So what wire goes where?
My first attempt to install it blew the fuse in the switch.
Thanks.


Connecting the neutral and blowing the fuse may have killed the new
therrmostat.


Possible but unlikely. The 3 contacts in the new thermostat will be
three contacts to a relay inside the device and with no connections to
any of the electronics within the device. With no provision for a mains
neutral it indicates that the thermostat is battery operated and the
output switching is isolated from the electronics.

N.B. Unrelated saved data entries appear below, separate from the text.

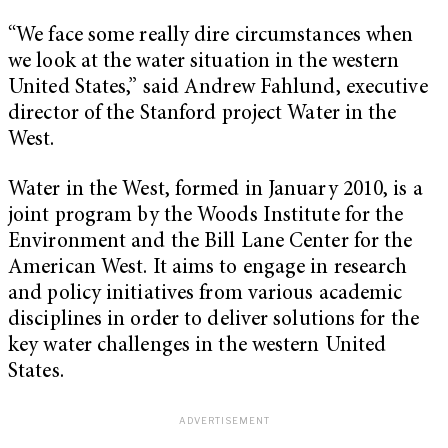
“We face some really dire circumstances when
we look at the water situation in the western
United States,” said Andrew Fahlund, executive
director of the Stanford project Water in the
West.
Water in the West, formed in January 2010, is a
joint program by the Woods Institute for the
Environment and the Bill Lane Center for the
American West. It aims to engage in research
and policy initiatives from various academic
disciplines in order to deliver solutions for the
key water challenges in the western United
States.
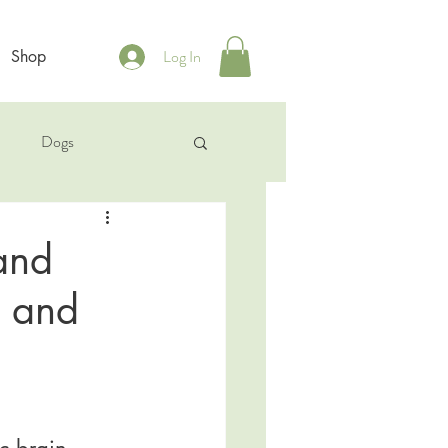
Log In
Shop
b
Dogs
and
e and
c brain 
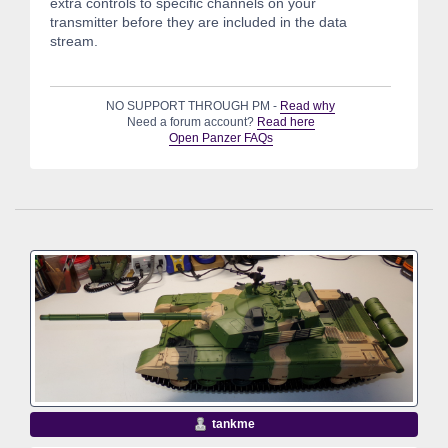
extra controls to specific channels on your
transmitter before they are included in the data
stream.
NO SUPPORT THROUGH PM -
Read why
Need a forum account?
Read here
Open Panzer FAQs
tankme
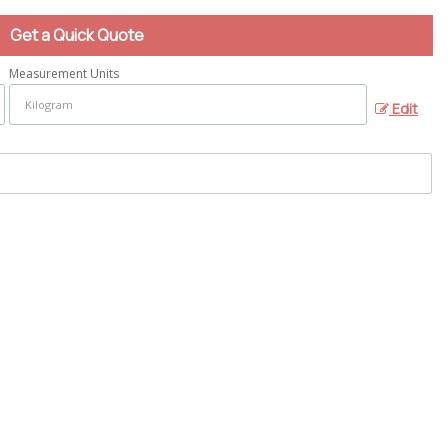
Get a Quick Quote
Measurement Units
Edit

There is a possibility with a direct short between mains live and
neutral that relay contacts may have welded themselves together or there
has been some arcing. The fuse probably popped fast enough to prevent
any damage.

--
mailto : news {at} admac {dot} myzen {dot} co {dot} uk

Tricky Dicky[_4_] January 18th 21 10:42 AM

Room thermostat wiring conundrum
 
On Monday, 18 January 2021 at 09:57:26 UTC, alan_m wrote:
On 18/01/2021 08:59, JohnP wrote:
Peter Johnson wrote in
:

Well it's a coundrum to me.
This is a photograph of the wiring of the existing Drayton thermostat:
https://1drv.ms/u/s!AkhvgPvXD0_1jdp0...rU-7w?e=4lk9Id
I'd like to replace it with a Myson device, which is wired thus:
https://1drv.ms/u/s!AkhvgPvXD0_1jdp2...r-T9A?e=5zLx3L
(Another picture)
So what wire goes where?
My first attempt to install it blew the fuse in the switch.
Thanks.


Connecting the neutral and blowing the fuse may have killed the new
therrmostat.

Possible but unlikely. The 3 contacts in the new thermostat will be
three contacts to a relay inside the device and with no connections to
any of the electronics within the device. With no provision for a mains
neutral it indicates that the thermostat is battery operated and the
output switching is isolated from the electronics.

There is a possibility with a direct short between mains live and
neutral that relay contacts may have welded themselves together or there
has been some arcing. The fuse probably popped fast enough to prevent
any damage.
--
mailto : news {at} admac {dot} myzen {dot} co {dot} uk


The enclosed installation notes show the same wiring diagram but go further by indicating which terminals are for heating and which for cooling.

https://www.myson.co.uk/static_files...structions.pdf

Richard

Pancho January 18th 21 11:03 AM

Room thermostat wiring conundrum
 
On 18/01/2021 09:57, alan_m wrote:

There is a possibility with a direct short between mains live and
neutral that relay contacts may have welded themselves together or there
has been some arcing. The fuse probably popped fast enough to prevent
any damage.


This is exactly what happened to me when the boiler installer misfitted
my new room thermostat.

The spot weld on the controller relay froze in the off position.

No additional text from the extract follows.